__WORK TASK__:
Only lines that contain the word "button" are to be returned from the data below.

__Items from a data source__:
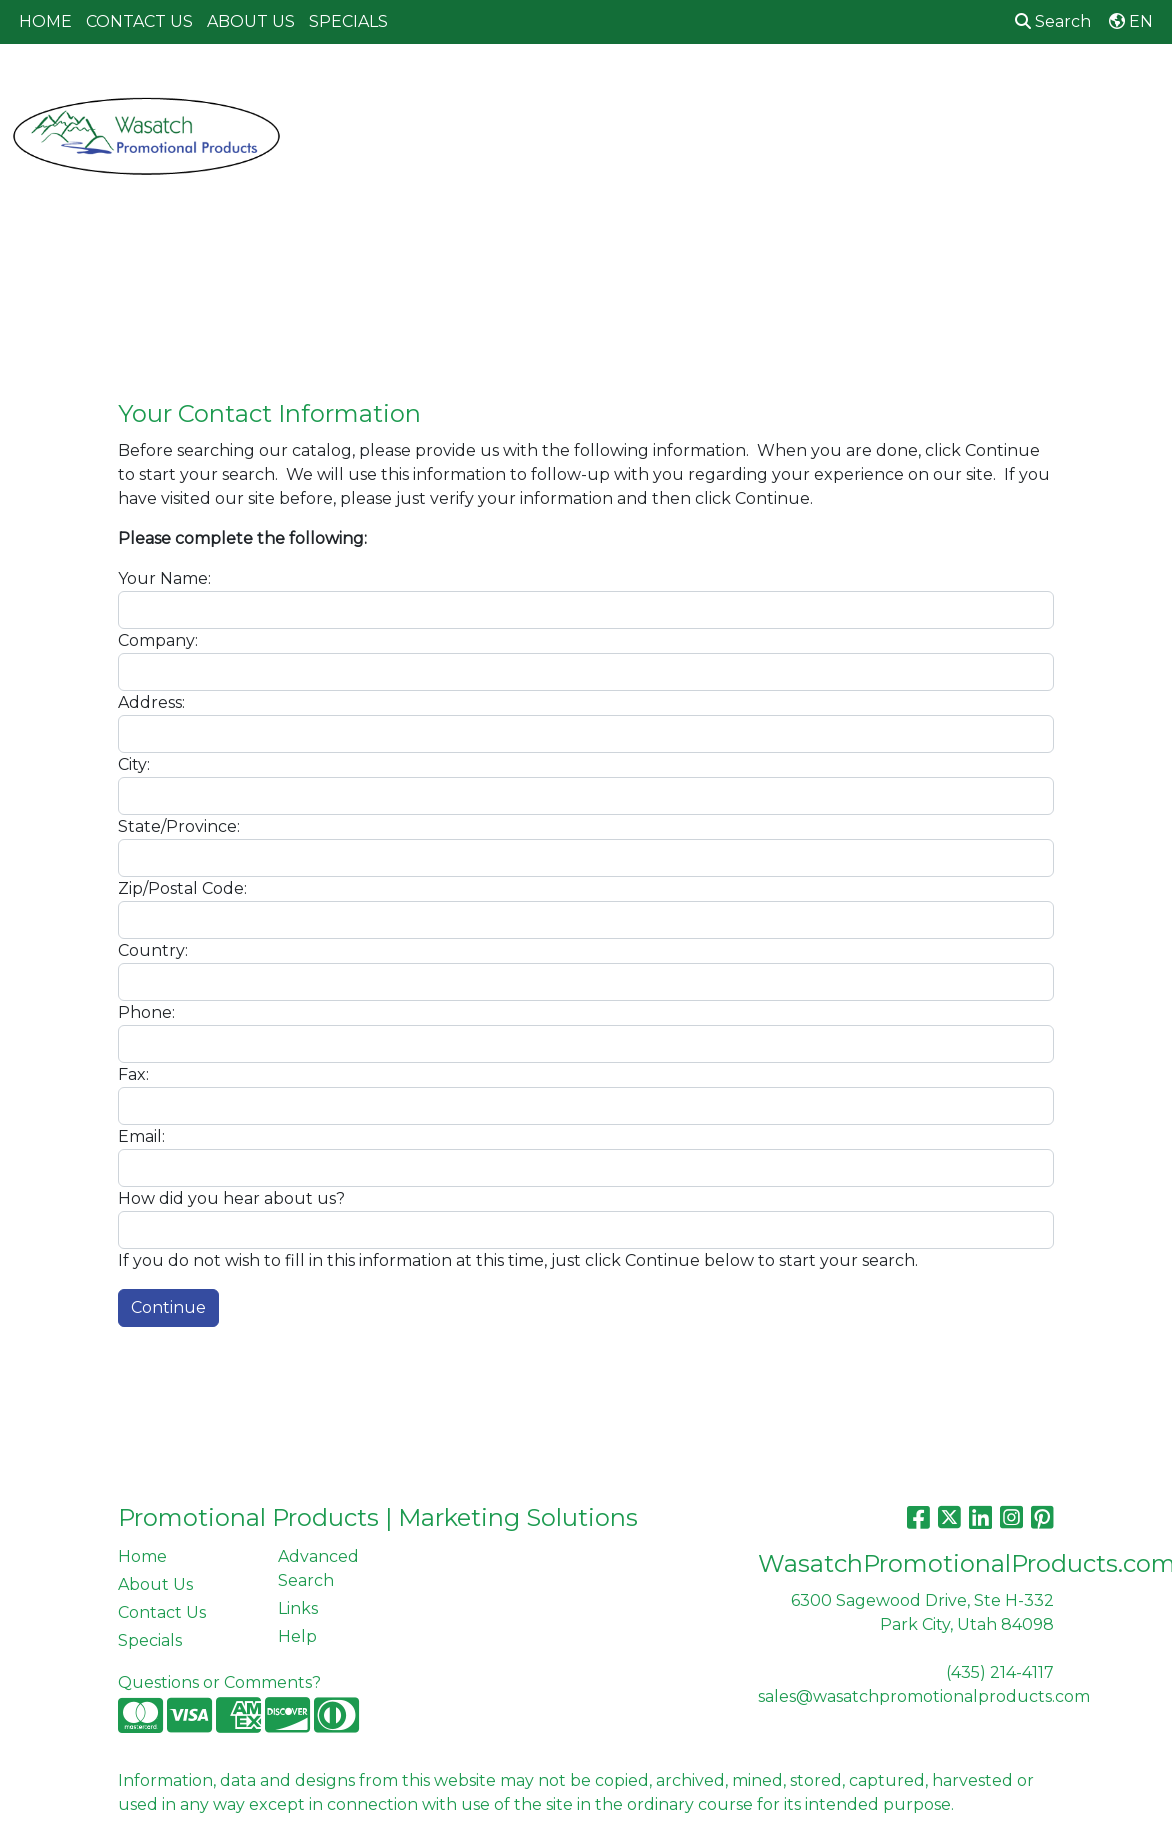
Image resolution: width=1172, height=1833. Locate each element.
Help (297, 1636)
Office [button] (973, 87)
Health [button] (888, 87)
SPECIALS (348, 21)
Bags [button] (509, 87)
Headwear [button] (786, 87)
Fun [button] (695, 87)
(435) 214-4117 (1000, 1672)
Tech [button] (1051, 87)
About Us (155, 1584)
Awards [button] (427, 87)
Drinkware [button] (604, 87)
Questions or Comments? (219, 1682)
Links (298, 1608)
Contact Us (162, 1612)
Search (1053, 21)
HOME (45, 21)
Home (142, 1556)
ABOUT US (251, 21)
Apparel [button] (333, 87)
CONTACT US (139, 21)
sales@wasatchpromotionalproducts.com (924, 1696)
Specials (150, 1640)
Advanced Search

__ANSWER BOX__:
Office [button] (973, 87)
Health [button] (888, 87)
Bags [button] (509, 87)
Headwear [button] (786, 87)
Fun [button] (695, 87)
Tech [button] (1051, 87)
Awards [button] (427, 87)
Drinkware [button] (604, 87)
Apparel [button] (333, 87)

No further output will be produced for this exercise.